Tenge-denominated corporate loans fell in the course of the crisis from 80% of portfolios to 30% and lower, while retail customers deserted the tenge altogether. Mr Eggleton says confidence in the tenge is recovering to a more normal 55% level. Interest rates on loans remain at 15%, placing a burden on investment in the real economy. “We are not yet at the point where business people are ready to borrow to build their business. They have to be able to borrow the tenge at 10% or 12% for the economy to start revving,” he says.

Ms Shayakhmetova says corporates have been quicker to revert to tenge, and half all corporate loans are now tenge denominated. Retail loans remain at levels of 70% to 80%, after reaching 90% at their peak. “The tenge-dollar rate is more stable and we are not now seeing people switching their salaries into dollars as soon as they receive them,” she says.

Bond issue in offing

Ms Shayakhmetova gives a strong signal that Halyk Bank will shortly return to the Euromarkets with a bond issue of between $300m and $500m, in a further sign of confidence in the Kazakh banking system. The bank currently has two outstanding bond issues: the first (of $700m) matures in 2017 and has a 4.9% yield, while the second matures in 2021 and has a 5.2% yield.

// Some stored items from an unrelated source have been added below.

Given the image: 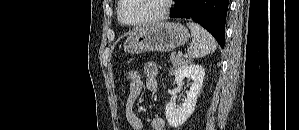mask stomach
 <instances>
[{
  "label": "stomach",
  "instance_id": "stomach-1",
  "mask_svg": "<svg viewBox=\"0 0 299 130\" xmlns=\"http://www.w3.org/2000/svg\"><path fill=\"white\" fill-rule=\"evenodd\" d=\"M189 36L187 28L182 24L156 23L132 33L124 43V50L131 54L169 52L185 44Z\"/></svg>",
  "mask_w": 299,
  "mask_h": 130
}]
</instances>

Some rebound in the economy as well as the banks is expected by the forecaster Trading Economics, which observes that the Kazakh economy, having fallen to a negative 0.2% in January 2016 (from a peak of 6% GDP growth in January 2014), is now set for a rebound to record positive growth as of July 2016.

The critical factor in determining the country’s continued GDP growth, however, is the stabilisation of oil and commodity prices – and that is something that neither the banks nor the government can predict or guarantee.